Iñaki se durmió después recomponiendo en su cabeza aquella Nochevieja, seguramente la última que vivió como una persona normal, la última en la que comió las uvas, bailó y recibió el Año Nuevo con un brindis. Luego todo desapareció como tragado por un gigantesco agujero negro.

En su sueño había cuervos, nubes que rodaban saltando unas sobre otras y un hombre que le daba la espalda. Le despertó el sonido de un disparo, pero sólo existía en su cabeza. La pistola estaba fría e inmóvil, sobre la mesilla y la habitación estaba oscura. Mondragón.

Iñaki se levantó y contempló el valle verde extendido delante de él hasta perderse en la niebla. Debía hacer frío y aquel 31 de diciembre también lo hacía. Los polismilis habían desaparecido y ellos, sólo ellos, los milis, tenían el poder en la organización e Iñaki había optado, con ellos, por la lucha armada pura y dura. Guevarismo puro, la guerra de guerrillas arrastrará a las masas, provocará un levantamiento. Nunca se había entendido con los intelectuales, los que anteponían a la acción directa inacabables reuniones y panfletos y más panfletos. Tenía ya en la cabeza sus próximos objetivos, ya bajo su responsabilidad y era como si se estuviera tomando un respiro antes de coger el fusil y lanzarse al monte.

Lo curioso es que mirando hacia atrás casi no recordaba nada en concreto. Sí, el viejo bar donde se habían reunido por última vez los viejos compañeros.

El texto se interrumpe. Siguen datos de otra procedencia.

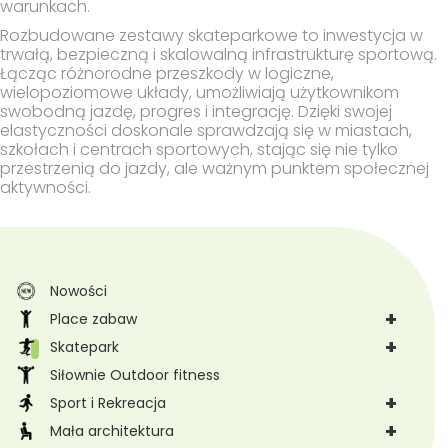
warunkach.
Rozbudowane zestawy skateparkowe to inwestycja w
trwałą, bezpieczną i skalowalną infrastrukturę sportową.
Łącząc różnorodne przeszkody w logiczne,
wielopoziomowe układy, umożliwiają użytkownikom
swobodną jazdę, progres i integrację. Dzięki swojej
elastyczności doskonale sprawdzają się w miastach,
szkołach i centrach sportowych, stając się nie tylko
przestrzenią do jazdy, ale ważnym punktem społecznej
aktywności.
Nowości
+
Place zabaw
+
Skatepark
Siłownie Outdoor fitness
+
Sport i Rekreacja
+
Mała architektura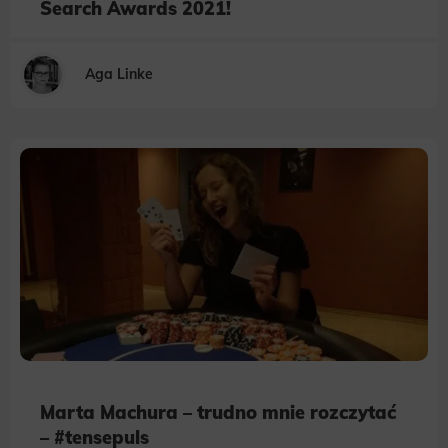
Search Awards 2021!
Aga Linke
Marta Machura – trudno mnie rozczytać
– #tensepuls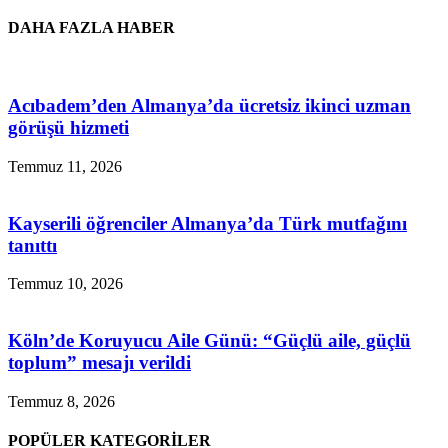
DAHA FAZLA HABER
Acıbadem’den Almanya’da ücretsiz ikinci uzman
görüşü hizmeti
Temmuz 11, 2026
Kayserili öğrenciler Almanya’da Türk mutfağını
tanıttı
Temmuz 10, 2026
Köln’de Koruyucu Aile Günü: “Güçlü aile, güçlü
toplum” mesajı verildi
Temmuz 8, 2026
POPÜLER KATEGORİLER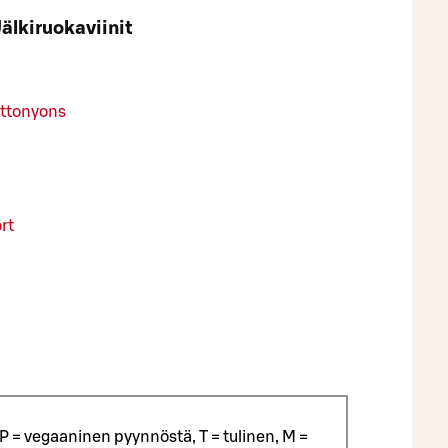
älkiruokaviinit
uttonyons
rt
P = vegaaninen pyynnöstä, T = tulinen, M =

La última vez que vio a Patxi, al Patas y la última vez que su hermana Irune había estado con ellos. ¿Fue entonces cuando rompieron? O no, tal vez al año siguiente, en casa de amá. No podía recordarlo.

Sobre la mesilla de noche estaban también las cápsulas, las ampollas y la jeringuilla. No había tenido más remedio que recurrir a aquello. El alien de su interior estaba ya como dormido, como si de momento hubiera cobrado su tributo o su derecho a existir.

Mientras veía amanecer intentó recomponer los pasos a seguir. Había mucho por hacer todavía y no podía permitirse el lujo de perder el tiempo. Pensó en su profesor de inglés. No tienes derecho a meterte en mis motivaciones, ni en mis problemas. Tenemos un trato, yo hablo y tú anotas, preguntas y respondo, delato y actúas. ¿Qué te importa si lo que me corroe es el cáncer o el sentimiento de culpa? Ni lo uno ni lo otro te concierne. Mi cáncer me concierne sólo a mí y el sentimiento de culpa le concierne sólo a ella.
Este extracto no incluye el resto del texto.